1. Let I be a radical ideal in R, and homog(I) its homogenization in R[y].
Show that homog(I) is radical.
Let f^2 be in homog(I). Let f_0 be the lowest-degree part of f, so f_0^2 is the lowest-degree part of f^2. Since f^2 is in homog(I) a homogeneous ideal, each degree component of it, e.g. f_0^2, is in homog(I).
Then there are two cases: f_0 is in homog(I) or not. If it is, replace f with f-f_0 and start over. That must terminate since the number of terms goes down. Eventually we get to the other case, that f_0 is not in homog(I). Replace f with f_0 and start over.
Okay, now f^2 is in homog(I), but f isn't, and f is homogeneous. Hence homog(dehomog(f)) = f / y^k, where k is the largest power of y that divides f. Let g = f / y^k; it is homogeneous and not a multiple of y. Hence homog(dehomog(g)) = g.
Okay, now (g y^k)^2 is in homog(I).
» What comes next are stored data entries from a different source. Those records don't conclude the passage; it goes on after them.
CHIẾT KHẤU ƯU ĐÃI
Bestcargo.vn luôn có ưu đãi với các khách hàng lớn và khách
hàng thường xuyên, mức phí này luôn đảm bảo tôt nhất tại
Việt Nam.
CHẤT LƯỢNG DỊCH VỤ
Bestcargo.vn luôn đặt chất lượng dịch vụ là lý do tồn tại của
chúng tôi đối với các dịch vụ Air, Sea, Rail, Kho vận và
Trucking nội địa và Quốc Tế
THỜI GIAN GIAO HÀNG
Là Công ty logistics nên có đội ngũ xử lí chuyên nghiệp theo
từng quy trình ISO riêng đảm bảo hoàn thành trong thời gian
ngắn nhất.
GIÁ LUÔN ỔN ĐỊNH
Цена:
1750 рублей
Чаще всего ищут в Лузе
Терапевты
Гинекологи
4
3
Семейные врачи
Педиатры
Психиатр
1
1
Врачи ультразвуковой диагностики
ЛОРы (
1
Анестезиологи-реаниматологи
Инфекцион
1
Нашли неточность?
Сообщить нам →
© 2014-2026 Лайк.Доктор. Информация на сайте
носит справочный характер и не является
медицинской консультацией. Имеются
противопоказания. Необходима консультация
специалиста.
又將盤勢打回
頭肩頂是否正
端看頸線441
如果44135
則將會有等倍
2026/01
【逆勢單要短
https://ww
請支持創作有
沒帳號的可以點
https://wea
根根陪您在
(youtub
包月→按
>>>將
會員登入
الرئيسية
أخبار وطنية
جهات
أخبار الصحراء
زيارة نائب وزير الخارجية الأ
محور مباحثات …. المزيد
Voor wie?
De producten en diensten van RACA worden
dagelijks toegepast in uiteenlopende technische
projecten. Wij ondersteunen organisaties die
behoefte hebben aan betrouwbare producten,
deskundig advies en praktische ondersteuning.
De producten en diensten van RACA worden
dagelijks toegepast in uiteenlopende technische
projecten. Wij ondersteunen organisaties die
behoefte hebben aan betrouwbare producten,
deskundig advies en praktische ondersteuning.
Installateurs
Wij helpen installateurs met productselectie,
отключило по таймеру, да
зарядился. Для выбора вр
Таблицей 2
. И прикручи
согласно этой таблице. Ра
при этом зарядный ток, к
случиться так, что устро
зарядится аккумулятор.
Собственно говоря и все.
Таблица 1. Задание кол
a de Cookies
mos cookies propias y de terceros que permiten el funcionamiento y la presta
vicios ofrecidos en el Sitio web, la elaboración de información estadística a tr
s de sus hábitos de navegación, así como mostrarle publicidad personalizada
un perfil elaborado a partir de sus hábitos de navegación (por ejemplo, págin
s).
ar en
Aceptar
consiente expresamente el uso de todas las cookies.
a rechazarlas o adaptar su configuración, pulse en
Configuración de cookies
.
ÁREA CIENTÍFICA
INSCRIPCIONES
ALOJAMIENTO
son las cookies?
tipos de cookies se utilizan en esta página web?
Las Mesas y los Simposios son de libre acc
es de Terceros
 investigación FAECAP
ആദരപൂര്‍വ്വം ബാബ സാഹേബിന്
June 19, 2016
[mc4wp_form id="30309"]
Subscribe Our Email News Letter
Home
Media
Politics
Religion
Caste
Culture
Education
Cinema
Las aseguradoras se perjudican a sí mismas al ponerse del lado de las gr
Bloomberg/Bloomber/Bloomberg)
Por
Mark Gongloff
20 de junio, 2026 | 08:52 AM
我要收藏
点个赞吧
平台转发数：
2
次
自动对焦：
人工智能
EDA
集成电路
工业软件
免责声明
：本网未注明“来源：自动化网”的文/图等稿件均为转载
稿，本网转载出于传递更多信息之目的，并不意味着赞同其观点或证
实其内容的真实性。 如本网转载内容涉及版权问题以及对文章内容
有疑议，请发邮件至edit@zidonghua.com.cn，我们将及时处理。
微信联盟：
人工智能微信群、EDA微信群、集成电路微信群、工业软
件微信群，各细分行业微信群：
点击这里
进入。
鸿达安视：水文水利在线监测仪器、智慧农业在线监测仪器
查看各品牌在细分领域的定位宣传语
Dehomogenizing, we learn dehomog(g)^2 is in I. Hence dehomog(g) is in I, since I is radical. Hence homog(dehomog(g)) = g is in homog(I). Therefore f = g y^k is in homog(I).
2. Let I be a radical homogeneous ideal in R[y].
Show that dehomog(I) is radical.
Let f^2 be in dehomog(I). Then f^2 = dehomog(g) for some homogeneous g in I. So homog(f^2) = g / y^k for the largest y^k dividing g.
Hence y^k homog(f^2) is in I. If k is odd, multiply by y again, staying in I.
Hence y^{k or k+1} homog(f)^2 is in I.
Since I is radical, y^{ceiling(k/2)} homog(f) is in I.
Dehomogenizing, we learn f is in I.
3. Let I be an ideal in R such that homog(I) is radical. Show that I is radical.
I = dehomog(homog(I)). Now apply #2.
4. Give an example of I in R[y], homogeneous but not radical, such that dehomog(I) is radical.
The simplest is I generated by y^2.
Geometrically, the idea is this. PV(I) lives in projective space. Being nonradical means it has some fuzz on it somewhere (that the generators of the radical would shave off). Dehomogenizing means intersecting PV(I) with affine space, throwing away the stuff at infinity. So we need to arrange for all the fuzz to be at infinity. The ideal y^2 cuts out exactly the hyperplane at infinity, but with fuzz.
5. Let I be generated by xy, x+y-1. Find a term order such that init(homog(I)) is radical.
Conclude that I is radical.
homog(I) is generated by xy, x+y-z (here the new variable is z).
With the right lex order, the initial terms are xy and -z.
Since those have gcd=1, this is a Gr\"obner basis whose initial terms are squarefree.
Hence I is radical.
6. Draw the simplicial complex associated to the ideal generated by {e, af, bd} in C[a,b,c,d,e,f].
It's a solid square cut into four triangles with a,b,f,d at the corners and c in the middle.
7. Draw the solid abc triangle, and put a vertex d in the middle, with new edges connected to a,b,c. (The red, but not blue, lines in this picture.) What's the corresponding Stanley-Reisner ideal, and its Hilbert series?
This wasn't at all well specified, for which I apologize. If you didn't manage to read my mind, but made clear what complex you were working with, that's good enough.
What I'd intended to indicate was a union of three solid triangles, abd & bcd & cad. So the only faces missing are abcd and abc itself. In particular the S-R ideal should be generated by abc.
Then the Hilbert series is 1/(1-t)^4 * (1-t^3).